[Data excerpts]
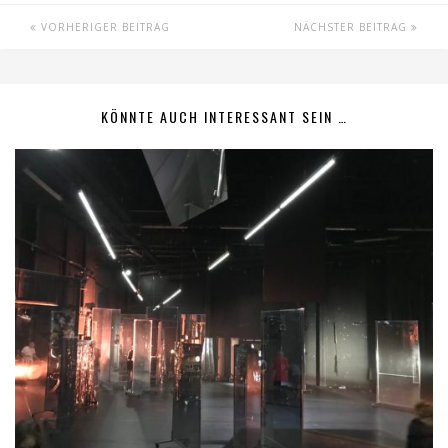
VORHERIGER BEITRAG
NÄCHSTER BEITRAG
KÖNNTE AUCH INTERESSANT SEIN …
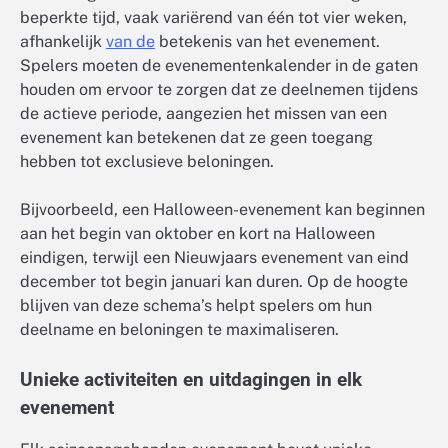
beperkte tijd, vaak variërend van één tot vier weken,
afhankelijk
van de
betekenis van het evenement.
Spelers moeten de evenementenkalender in de gaten
houden om ervoor te zorgen dat ze deelnemen tijdens
de actieve periode, aangezien het missen van een
evenement kan betekenen dat ze geen toegang
hebben tot exclusieve beloningen.
Bijvoorbeeld, een Halloween-evenement kan beginnen
aan het begin van oktober en kort na Halloween
eindigen, terwijl een Nieuwjaars evenement van eind
december tot begin januari kan duren. Op de hoogte
blijven van deze schema’s helpt spelers om hun
deelname en beloningen te maximaliseren.
Unieke activiteiten en uitdagingen in elk
evenement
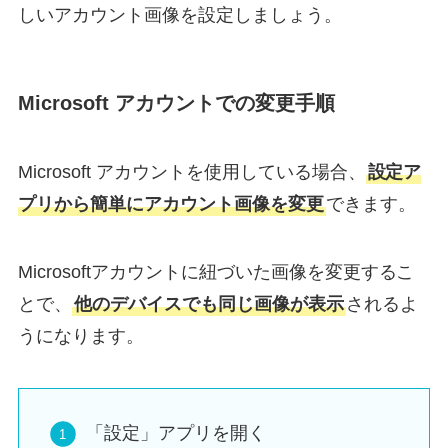
しいアカウント画像を設定しましょう。
Microsoft アカウントでの変更手順
Microsoft アカウントを使用している場合、
設定ア
プリから簡単にアカウント画像を変更
できます。
Microsoftアカウントに紐づいた画像を変更するこ
とで、
他のデバイスでも同じ画像が表示
されるよ
うになります。
「設定」アプリを開く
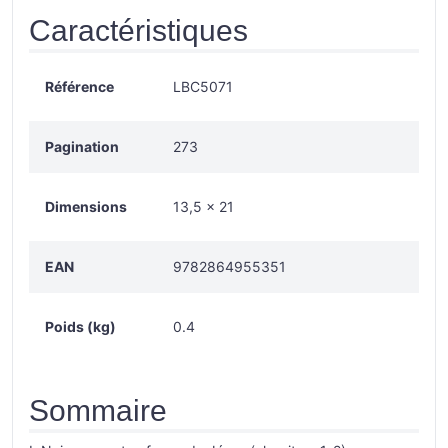
Caractéristiques
Référence
LBC5071
Pagination
273
Dimensions
13,5 x 21
EAN
9782864955351
Poids (kg)
0.4
Sommaire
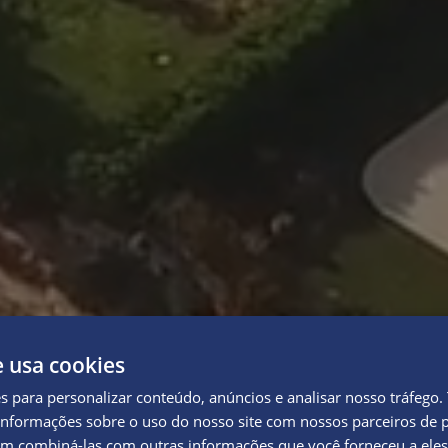
e usa cookies
es para personalizar conteúdo, anúncios e analisar nosso tráfeg
nformações sobre o uso do nosso site com nossos parceiros de p
em combiná-las com outras informações que você forneceu a eles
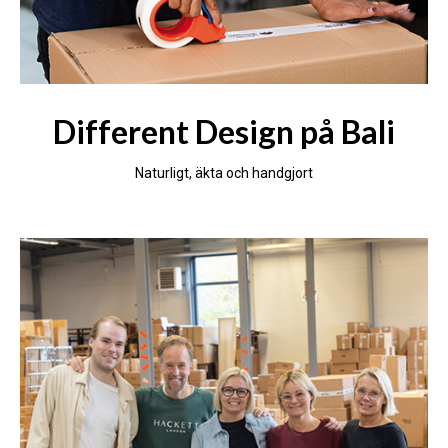
Different Design på Bali
Naturligt, äkta och handgjort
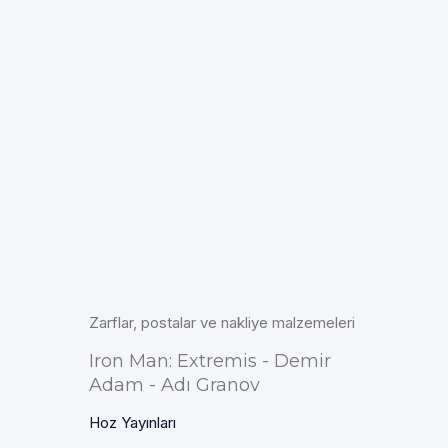
Zarflar, postalar ve nakliye malzemeleri
Iron Man: Extremis - Demir
Adam - Adı Granov
Hoz Yayınları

ABOUT THIS EXERCISE: Look through the entries above and list every line containing "beloningen".

OUTPUT FOR THIS TASK:
hebben tot exclusieve beloningen.
deelname en beloningen te maximaliseren.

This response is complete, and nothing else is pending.